Appearing today on ABC’s “This Week,” Vice President Mike Pence explained to host George Stephanopoulos the decision by President Trump to retain an executive order issued by Barack Obama that protected the rights of lesbian, gay, and other sexual identities who work for federal contractors. Pence clarified that during Trump’s campaign that “discrimination would have no place in our administration."
Stephanopoulos referred to the response from some social conservatives to Trump's decision, citing the example of Bob Vander Plaats of the conservative group The Family Leader, who said, "Our base would want to know who is responsible for what we believe is an issue of religious liberty — that would be of concern to us."
Show host Stephanopoulos asked, "What's the answer?" Pence answered, “I think throughout the campaign, President Trump made it clear that discrimination would have no place in our administration.” Pence said, “He was the very first Republican nominee to mention the LGBTQ community at our Republican National Convention and was applauded for it. And I was there applauding with him.”
The vice president added, "I think the generosity of his spirit, recognizing that in the patriot's heart, there's no room for prejudice, is part of who this president is."
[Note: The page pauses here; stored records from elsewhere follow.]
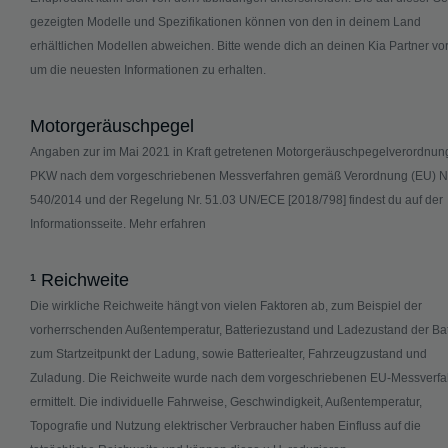
gezeigten Modelle und Spezifikationen können von den in deinem Land
erhältlichen Modellen abweichen. Bitte wende dich an deinen Kia Partner vor
um die neuesten Informationen zu erhalten.
Motorgeräuschpegel
Angaben zur im Mai 2021 in Kraft getretenen Motorgeräuschpegelverordnung
PKW nach dem vorgeschriebenen Messverfahren gemäß Verordnung (EU) Nr
540/2014 und der Regelung Nr. 51.03 UN/ECE [2018/798] findest du auf der
Informationsseite.
Mehr erfahren
¹ Reichweite
Die wirkliche Reichweite hängt von vielen Faktoren ab, zum Beispiel der
vorherrschenden Außentemperatur, Batteriezustand und Ladezustand der Bat
zum Startzeitpunkt der Ladung, sowie Batteriealter, Fahrzeugzustand und
Zuladung. Die Reichweite wurde nach dem vorgeschriebenen EU-Messverfa
ermittelt. Die individuelle Fahrweise, Geschwindigkeit, Außentemperatur,
Topografie und Nutzung elektrischer Verbraucher haben Einfluss auf die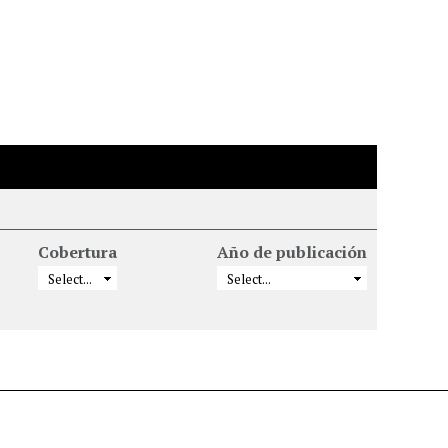
Cobertura
Año de publicación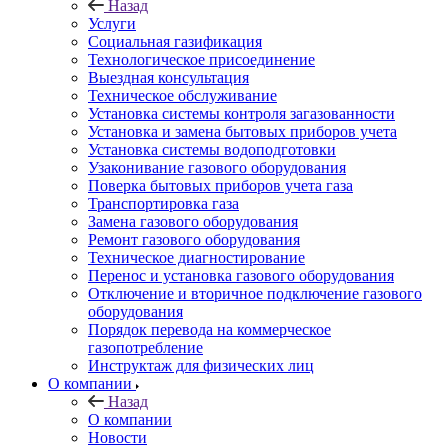
Назад
Услуги
Социальная газификация
Технологическое присоединение
Выездная консультация
Техническое обслуживание
Установка системы контроля загазованности
Установка и замена бытовых приборов учета
Установка системы водоподготовки
Узаконивание газового оборудования
Поверка бытовых приборов учета газа
Транспортировка газа
Замена газового оборудования
Ремонт газового оборудования
Техническое диагностирование
Перенос и установка газового оборудования
Отключение и вторичное подключение газового
оборудования
Порядок перевода на коммерческое
газопотребление
Инструктаж для физических лиц
О компании
Назад
О компании
Новости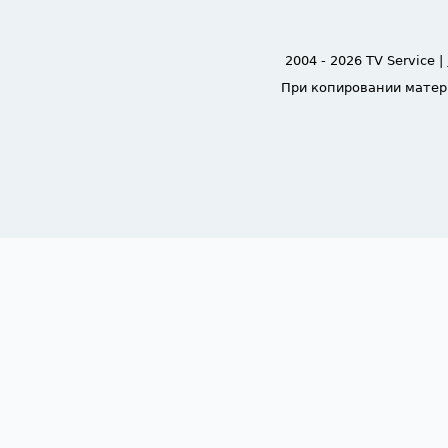
2004 - 2026 TV Service |
При копировании матер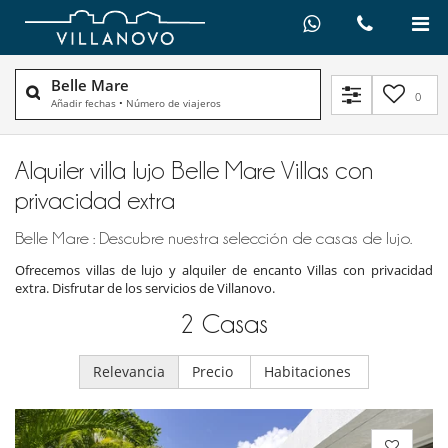
Belle Mare
0
Añadir fechas
•
Número de viajeros
Alquiler villa lujo Belle Mare Villas con
privacidad extra
Belle Mare : Descubre nuestra selección de casas de lujo.
Ofrecemos villas de lujo y alquiler de encanto Villas con privacidad
extra. Disfrutar de los servicios de Villanovo.
2
Casas
Relevancia
Precio
Habitaciones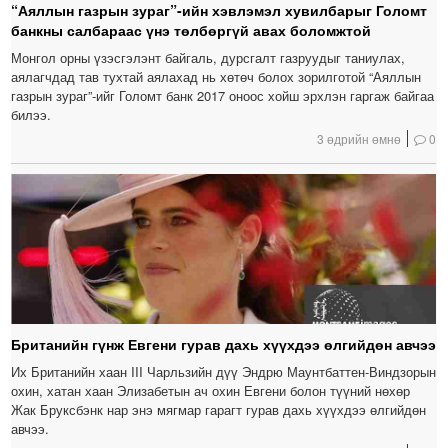
“Аяллын газрын зураг”-ийн хэвлэмэл хувилбарыг Голомт
банкны салбараас үнэ төлбөргүй авах боломжтой
Монгол орны үзэсгэлэнт байгаль, дурсгалт газруудыг таниулах,
аялагчдад тав тухтай аялахад нь хөтөч болох зорилготой “Аяллын
газрын зураг”-ийг Голомт банк 2017 оноос хойш эрхлэн гаргаж байгаа
билээ.
3 өдрийн өмнө
0
Британийн гүнж Евгени гурав дахь хүүхдээ өлгийдөн авчээ
Их Британийн хаан III Чарльзийн дүү Эндрю Маунтбаттен-Виндзорын
охин, хатан хаан Элизабетын ач охин Евгени болон түүний нөхөр
Жак Бруксбэнк нар энэ мягмар гарагт гурав дахь хүүхдээ өлгийдөн
авчээ.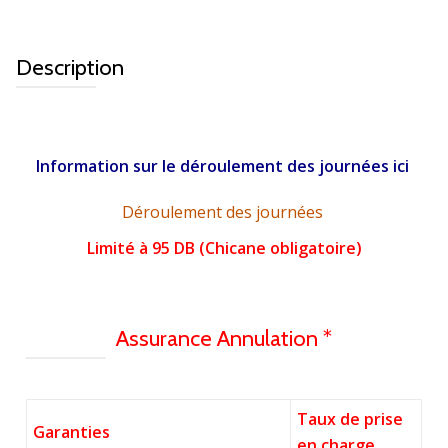
Description
Information sur le déroulement des journées ici
Déroulement des journées
Limité à 95 DB (Chicane obligatoire)
Assurance Annulation *
Taux de prise
Garanties
en charge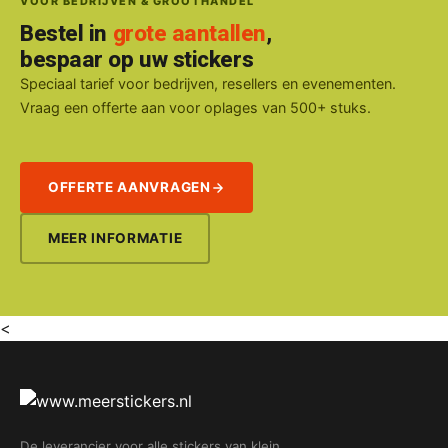
VOOR BEDRIJVEN & GROOTHANDEL
Bestel in
grote aantallen
,
bespaar op uw stickers
Speciaal tarief voor bedrijven, resellers en evenementen.
Vraag een offerte aan voor oplages van 500+ stuks.
OFFERTE AANVRAGEN
MEER INFORMATIE
<
De leverancier voor alle stickers van klein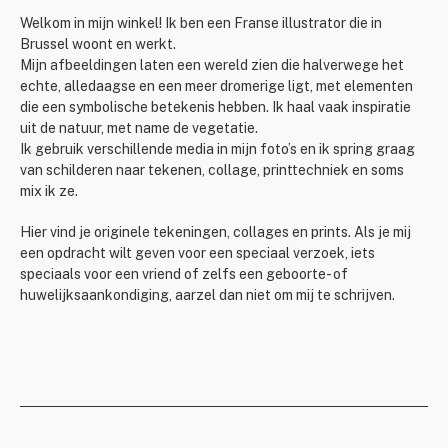
Welkom in mijn winkel! Ik ben een Franse illustrator die in
Brussel woont en werkt.
Mijn afbeeldingen laten een wereld zien die halverwege het
echte, alledaagse en een meer dromerige ligt, met elementen
die een symbolische betekenis hebben. Ik haal vaak inspiratie
uit de natuur, met name de vegetatie.
Ik gebruik verschillende media in mijn foto’s en ik spring graag
van schilderen naar tekenen, collage, printtechniek en soms
mix ik ze.
Hier vind je originele tekeningen, collages en prints. Als je mij
een opdracht wilt geven voor een speciaal verzoek, iets
speciaals voor een vriend of zelfs een geboorte- of
huwelijksaankondiging, aarzel dan niet om mij te schrijven.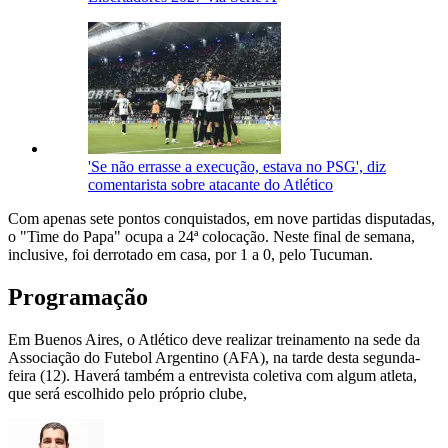
'Se não errasse a execução, estava no PSG', diz
comentarista sobre atacante do Atlético
Com apenas sete pontos conquistados, em nove partidas disputadas,
o "Time do Papa" ocupa a 24ª colocação. Neste final de semana,
inclusive, foi derrotado em casa, por 1 a 0, pelo Tucuman.
Programação
Em Buenos Aires, o Atlético deve realizar treinamento na sede da
Associação do Futebol Argentino (AFA), na tarde desta segunda-
feira (12). Haverá também a entrevista coletiva com algum atleta,
que será escolhido pelo próprio clube,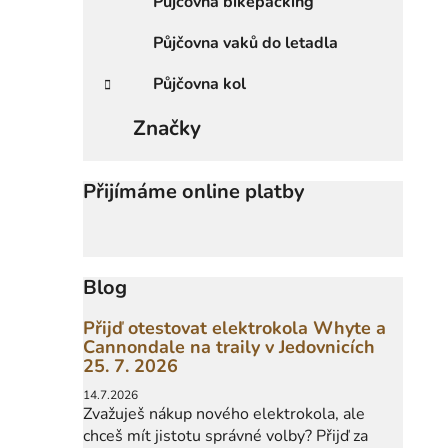
Půjčovna bikepacking
Půjčovna vaků do letadla
Půjčovna kol
Značky
Přijímáme online platby
Blog
Přijď otestovat elektrokola Whyte a
Cannondale na traily v Jedovnicích
25. 7. 2026
14.7.2026
Zvažuješ nákup nového elektrokola, ale
chceš mít jistotu správné volby? Přijď za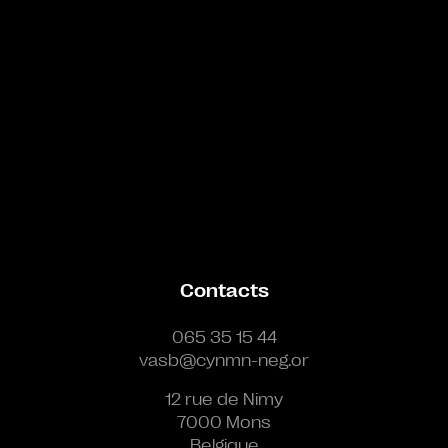
Contacts
065 35 15 44
vasb@cynmn-neg.or
12 rue de Nimy
7000 Mons
Belgique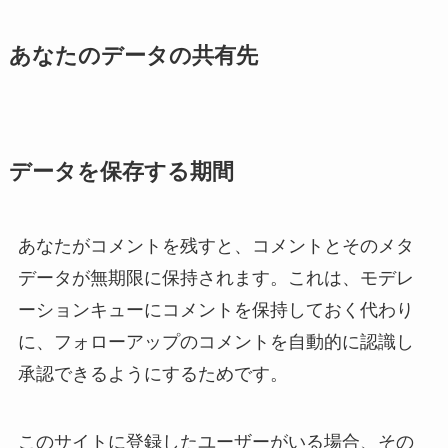
あなたのデータの共有先
データを保存する期間
あなたがコメントを残すと、コメントとそのメタ
データが無期限に保持されます。これは、モデレ
ーションキューにコメントを保持しておく代わり
に、フォローアップのコメントを自動的に認識し
承認できるようにするためです。
このサイトに登録したユーザーがいる場合、その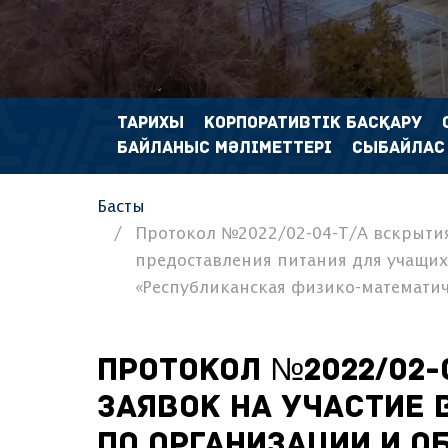
ТАРИХЫ
КОРПОРАТИВТІК БАСҚАРУ
БАЙЛАНЫС МӘЛІМЕТТЕРІ
СЫБАЙЛАС
Басты
Протокол №2022/02-04-Т/А вскрытия
предоставления питания для учащи
«Республиканская физико-математич
Протокол №2022/02-
заявок на участие 
по организации и 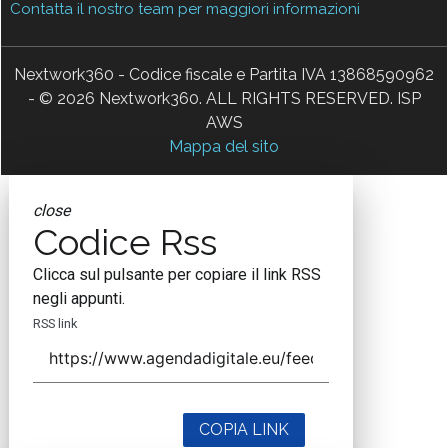
Contatta il nostro team per maggiori informazioni
Nextwork360 - Codice fiscale e Partita IVA 13868590962
- © 2026 Nextwork360. ALL RIGHTS RESERVED. ISP
AWS
Mappa del sito
close
Codice Rss
Clicca sul pulsante per copiare il link RSS
negli appunti.
RSS link
COPIA LINK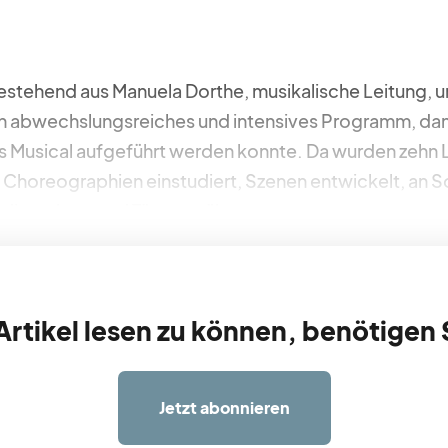
stehend aus Manuela Dorthe, musikalische Leitung, un
in abwechslungsreiches und intensives Programm, dam
 Musical aufgeführt werden konnte. Da wurden zehn L
 Choreographien einstudiert, Szenen entwickelt, an 
dig gelernt und Tänze geübt.
rtikel lesen zu können, benötigen 
Jetzt abonnieren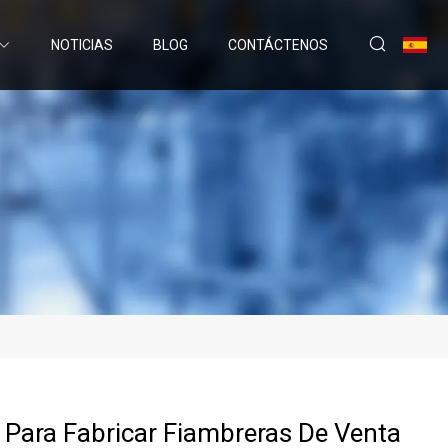
NOTICIAS
BLOG
CONTÁCTENOS
Para Fabricar Fiambreras De Venta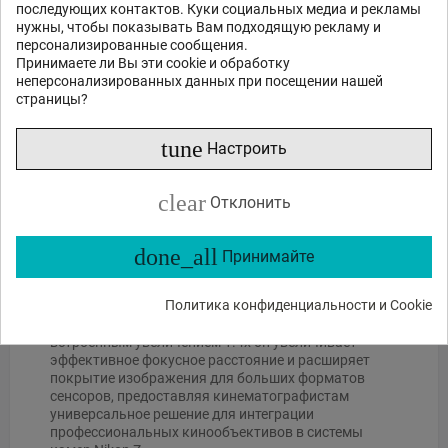
последующих контактов. Куки социальных медиа и рекламы
Какие функции?
Есть в наличии?
Акции и скидки?
нужны, чтобы показывать Вам подходящую рекламу и
персонализированные сообщения.
Какие отзывы?
Принимаете ли Вы эти cookie и обработку
неперсонализированных данных при посещении нашей
страницы?
tune
Настроить
Описание продукта
clear
Отклонить
DZOFILM Marlin 1.4x Expander (PL-Z)
done_all
Принимайте
DZOFILM Marlin 1.4x Expander (PL-Z) — это
профессиональный оптический расширитель
Политика конфиденциальности и Cookie
объектива, предназначенный для адаптации PL-
объективов к камерам с байонетом Nikon Z. С
встроенным увеличением 1.4x он увеличивает
эффективное фокусное расстояние и расширяет
покрытие изображения для больших форматов
сенсоров, предоставляя кинематографистам
универсальное решение для интеграции
профессиональных кинообъективов в системы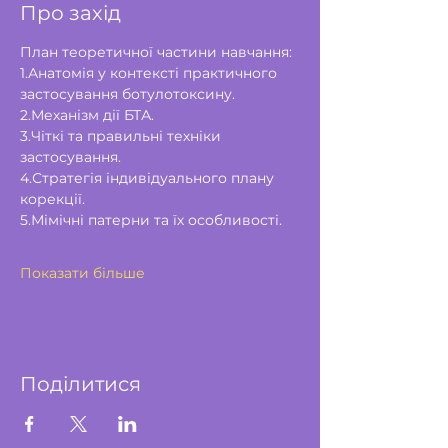
Про захід
План теоретичної частини навчання: 
1.Анатомія у контексті практичного 
застосування ботулотоксину.
2.Механізм дії БТА.
3.Чіткі та правильні техніки 
застосування.
4.Стратегія індивідуального плану 
корекції.
5.Мімічні патерни та їх особливості.
Показати більше
Поділитися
Last week, Trump vowed to "destroy" the Johnson Amendment, which prohibits churches and other tax-exempt groups from endorsing or opposing political candidates. Trump told the attendees at the February 2nd National Prayer Breakfast, "I will get rid of and totally destroy the Johnson Amendment and allow our representatives of faith to speak freely and without fear of retribution."
Pence said, “The president's made it clear that he wants to take action on the Johnson Amendment. He's directed the administration to begin to look at ways, both legislatively and through executive action, to do that.” The Johnson Amendment is a provision of the U.S. tax code, passed in 1954, that prevents churches and universities and other tax-exempt organizations from participating in politics.
Regarding religious liberty, Pence suggested that more executive orders may be expected from Trump. “His reiterated commitment to religious liberty are all a part of the kind of leadership that people are going to welcome from President Trump,” Pence said.
Stephanopoulos asked, “Do you think a new executive order is necessary on religious liberty? Or is current law sufficient?” Pence said that it is within the “purview of the president” to decide if more executive orders are necessary.